Synopsis This is an analysis of the U.S. National Oceanic and Atmospheric Administration’s (NOAA) storm database aiming to identify 1) the most harmful with respect to population health and 2) the events with the greatest economic consequences. The analysis uses the data provided by NOAA storm database between 1950 and 2011. We are investigating these events all over the United States during the denoted period. In this analysis, we are using R language for data analysis and statistical programing. We present our results and R code as R markdown file, created using Knitr and published online as HTML file through Rpubs.com.

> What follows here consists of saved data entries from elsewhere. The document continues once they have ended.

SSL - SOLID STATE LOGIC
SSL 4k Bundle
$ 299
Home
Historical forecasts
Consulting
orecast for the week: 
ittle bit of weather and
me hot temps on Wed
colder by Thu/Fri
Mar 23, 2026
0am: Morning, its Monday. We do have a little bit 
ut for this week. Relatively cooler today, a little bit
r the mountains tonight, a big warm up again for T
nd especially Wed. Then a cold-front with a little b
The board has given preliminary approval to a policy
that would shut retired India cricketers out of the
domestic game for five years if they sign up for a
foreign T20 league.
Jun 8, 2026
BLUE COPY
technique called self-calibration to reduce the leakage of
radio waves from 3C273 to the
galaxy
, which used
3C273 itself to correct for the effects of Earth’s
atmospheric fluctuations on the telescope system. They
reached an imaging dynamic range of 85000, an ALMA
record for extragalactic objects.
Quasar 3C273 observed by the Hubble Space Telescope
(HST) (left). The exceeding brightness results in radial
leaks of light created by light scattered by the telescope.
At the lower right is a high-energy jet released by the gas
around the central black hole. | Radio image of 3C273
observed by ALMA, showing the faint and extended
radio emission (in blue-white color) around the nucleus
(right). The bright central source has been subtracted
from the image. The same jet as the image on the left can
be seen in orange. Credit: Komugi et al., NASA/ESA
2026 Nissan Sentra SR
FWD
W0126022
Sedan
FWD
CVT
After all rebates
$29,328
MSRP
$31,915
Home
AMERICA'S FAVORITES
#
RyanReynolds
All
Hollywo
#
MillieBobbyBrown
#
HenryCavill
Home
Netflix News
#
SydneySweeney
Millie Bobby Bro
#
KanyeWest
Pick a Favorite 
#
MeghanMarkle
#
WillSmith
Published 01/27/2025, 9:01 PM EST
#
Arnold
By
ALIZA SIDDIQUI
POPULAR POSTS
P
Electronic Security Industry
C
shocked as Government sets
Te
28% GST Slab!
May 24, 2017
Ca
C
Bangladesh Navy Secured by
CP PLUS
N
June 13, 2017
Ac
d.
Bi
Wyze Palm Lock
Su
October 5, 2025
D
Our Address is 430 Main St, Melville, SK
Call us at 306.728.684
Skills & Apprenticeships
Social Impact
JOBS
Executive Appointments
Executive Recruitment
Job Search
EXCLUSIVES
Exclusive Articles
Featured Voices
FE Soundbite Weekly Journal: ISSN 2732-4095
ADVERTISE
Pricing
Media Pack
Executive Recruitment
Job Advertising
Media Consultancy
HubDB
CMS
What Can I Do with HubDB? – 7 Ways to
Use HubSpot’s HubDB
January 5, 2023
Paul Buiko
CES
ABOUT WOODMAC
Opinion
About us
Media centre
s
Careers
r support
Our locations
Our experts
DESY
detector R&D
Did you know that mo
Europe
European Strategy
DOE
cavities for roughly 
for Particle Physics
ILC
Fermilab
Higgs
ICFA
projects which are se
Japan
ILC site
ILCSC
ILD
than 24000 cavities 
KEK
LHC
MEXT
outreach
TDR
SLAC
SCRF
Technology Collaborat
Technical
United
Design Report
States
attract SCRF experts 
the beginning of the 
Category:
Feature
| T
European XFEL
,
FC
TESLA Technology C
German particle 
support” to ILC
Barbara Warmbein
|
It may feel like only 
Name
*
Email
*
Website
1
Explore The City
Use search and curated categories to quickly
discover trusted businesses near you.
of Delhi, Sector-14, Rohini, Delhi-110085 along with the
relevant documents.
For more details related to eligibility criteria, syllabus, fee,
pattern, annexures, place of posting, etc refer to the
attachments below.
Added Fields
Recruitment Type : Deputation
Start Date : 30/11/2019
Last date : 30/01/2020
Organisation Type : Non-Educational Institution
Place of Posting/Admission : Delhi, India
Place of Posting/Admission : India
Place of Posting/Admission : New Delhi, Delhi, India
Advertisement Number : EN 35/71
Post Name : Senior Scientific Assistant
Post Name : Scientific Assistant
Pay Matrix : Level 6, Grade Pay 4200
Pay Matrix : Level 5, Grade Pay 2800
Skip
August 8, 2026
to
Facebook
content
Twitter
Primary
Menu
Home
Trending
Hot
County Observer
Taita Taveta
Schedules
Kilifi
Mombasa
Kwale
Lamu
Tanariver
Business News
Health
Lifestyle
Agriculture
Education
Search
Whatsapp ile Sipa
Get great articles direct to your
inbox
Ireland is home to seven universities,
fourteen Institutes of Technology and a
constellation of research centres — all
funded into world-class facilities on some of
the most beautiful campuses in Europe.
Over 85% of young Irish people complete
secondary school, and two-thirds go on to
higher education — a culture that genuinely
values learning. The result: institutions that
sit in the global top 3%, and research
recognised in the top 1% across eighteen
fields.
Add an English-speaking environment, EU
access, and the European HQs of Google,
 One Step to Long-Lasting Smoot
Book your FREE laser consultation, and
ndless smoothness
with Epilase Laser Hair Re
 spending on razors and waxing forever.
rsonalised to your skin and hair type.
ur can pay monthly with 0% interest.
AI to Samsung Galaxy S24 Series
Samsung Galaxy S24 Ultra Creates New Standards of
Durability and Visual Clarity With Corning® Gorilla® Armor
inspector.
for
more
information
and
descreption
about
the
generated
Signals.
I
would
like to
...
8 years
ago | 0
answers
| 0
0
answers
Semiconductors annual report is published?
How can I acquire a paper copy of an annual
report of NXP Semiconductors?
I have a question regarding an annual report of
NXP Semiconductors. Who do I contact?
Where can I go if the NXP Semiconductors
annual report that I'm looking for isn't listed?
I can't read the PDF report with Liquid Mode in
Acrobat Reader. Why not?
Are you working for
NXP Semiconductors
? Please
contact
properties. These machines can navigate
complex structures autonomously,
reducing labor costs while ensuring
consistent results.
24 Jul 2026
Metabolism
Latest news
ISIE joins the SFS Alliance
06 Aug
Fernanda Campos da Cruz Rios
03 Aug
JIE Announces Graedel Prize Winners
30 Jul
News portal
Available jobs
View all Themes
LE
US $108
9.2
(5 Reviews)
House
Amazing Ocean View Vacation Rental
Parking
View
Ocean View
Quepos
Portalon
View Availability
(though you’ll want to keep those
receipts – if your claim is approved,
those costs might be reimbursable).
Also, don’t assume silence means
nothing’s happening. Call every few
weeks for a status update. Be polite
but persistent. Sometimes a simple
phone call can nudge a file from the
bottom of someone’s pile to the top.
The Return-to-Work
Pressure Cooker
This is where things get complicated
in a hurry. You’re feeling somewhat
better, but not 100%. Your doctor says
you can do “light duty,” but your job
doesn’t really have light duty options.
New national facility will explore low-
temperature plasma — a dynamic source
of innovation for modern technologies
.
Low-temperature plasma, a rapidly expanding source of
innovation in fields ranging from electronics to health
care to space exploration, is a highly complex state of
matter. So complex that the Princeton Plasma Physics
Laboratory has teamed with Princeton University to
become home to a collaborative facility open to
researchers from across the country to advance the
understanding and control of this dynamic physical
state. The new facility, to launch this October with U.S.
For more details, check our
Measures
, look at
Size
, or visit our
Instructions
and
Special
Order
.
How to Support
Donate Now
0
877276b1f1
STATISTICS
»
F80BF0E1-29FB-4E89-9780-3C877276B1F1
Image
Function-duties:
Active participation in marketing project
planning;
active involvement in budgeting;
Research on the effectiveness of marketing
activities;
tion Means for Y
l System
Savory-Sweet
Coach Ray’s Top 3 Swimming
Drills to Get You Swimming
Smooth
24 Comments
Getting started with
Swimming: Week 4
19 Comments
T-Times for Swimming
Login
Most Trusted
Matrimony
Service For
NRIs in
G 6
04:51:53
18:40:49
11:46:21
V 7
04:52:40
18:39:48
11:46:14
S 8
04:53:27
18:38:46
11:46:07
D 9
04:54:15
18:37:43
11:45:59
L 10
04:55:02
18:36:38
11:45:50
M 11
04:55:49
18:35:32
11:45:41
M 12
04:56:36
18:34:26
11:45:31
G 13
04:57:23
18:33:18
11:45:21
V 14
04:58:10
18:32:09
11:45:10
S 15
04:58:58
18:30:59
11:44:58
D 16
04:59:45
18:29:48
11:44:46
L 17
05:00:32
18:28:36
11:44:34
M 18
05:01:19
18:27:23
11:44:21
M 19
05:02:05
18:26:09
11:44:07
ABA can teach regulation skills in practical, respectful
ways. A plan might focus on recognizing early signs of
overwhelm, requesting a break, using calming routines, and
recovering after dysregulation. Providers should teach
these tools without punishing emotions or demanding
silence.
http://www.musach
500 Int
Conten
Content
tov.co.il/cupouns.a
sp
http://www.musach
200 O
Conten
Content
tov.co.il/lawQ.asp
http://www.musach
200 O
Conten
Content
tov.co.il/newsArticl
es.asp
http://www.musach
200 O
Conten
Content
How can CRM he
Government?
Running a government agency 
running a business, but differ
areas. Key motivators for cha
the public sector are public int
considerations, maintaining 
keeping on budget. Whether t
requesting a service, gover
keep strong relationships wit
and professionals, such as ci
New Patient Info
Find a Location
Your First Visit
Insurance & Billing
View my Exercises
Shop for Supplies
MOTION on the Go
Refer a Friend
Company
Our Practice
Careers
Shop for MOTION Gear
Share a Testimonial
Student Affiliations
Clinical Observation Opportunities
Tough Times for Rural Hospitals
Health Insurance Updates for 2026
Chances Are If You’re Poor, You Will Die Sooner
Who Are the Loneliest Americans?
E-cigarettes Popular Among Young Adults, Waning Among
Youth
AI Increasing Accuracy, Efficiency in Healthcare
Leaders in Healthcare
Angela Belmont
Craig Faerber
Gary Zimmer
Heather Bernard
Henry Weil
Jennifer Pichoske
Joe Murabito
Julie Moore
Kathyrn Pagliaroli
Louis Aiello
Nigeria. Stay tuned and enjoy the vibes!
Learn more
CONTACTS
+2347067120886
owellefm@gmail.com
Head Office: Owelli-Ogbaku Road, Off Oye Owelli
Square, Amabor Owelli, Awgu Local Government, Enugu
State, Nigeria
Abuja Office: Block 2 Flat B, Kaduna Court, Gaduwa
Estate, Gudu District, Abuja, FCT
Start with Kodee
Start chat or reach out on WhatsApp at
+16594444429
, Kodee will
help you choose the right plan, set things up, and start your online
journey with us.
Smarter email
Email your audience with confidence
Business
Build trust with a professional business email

The RStudio aided the whole analysis. This analysis is part of The Reproducible Research Course, part of the Data Sciences Specialization that provided by Courcera.org.
Data Processing
1- Reading NOAA database
if(!file.exists("repdata-data-StormData.csv.bz2"))
{
furl <- "https://d396qusza40orc.cloudfront.net/repdata%2Fdata%2FStormData.csv.bz2"
download.file(furl, destfile="repdata_data_StormData.csv.bz2", method="curl")
}
if(!file.exists("repdata-data-StormData.csv"))
{
bunzip2("repdata-data-StormData.csv.bz2", overwrite=FALSE, remove=FALSE)
}
noaa_data <- read.csv("repdata-data-StormData.csv", stringsAsFactors=FALSE)
2- Getting all available events in the database.
events <- unique (noaa_data$EVTYPE)
print(paste('NOAA database contains', length(events), 'evant types.'))
## [1] "NOAA database contains 985 evant types."
3- Due to the purpos of the study, we will only keep type of events cause the most damages to the of population health and economy. Therefore, we will keep the following data only (according to the provided documentsations at this link and this link ):
For memory optimization, the original data will be removed.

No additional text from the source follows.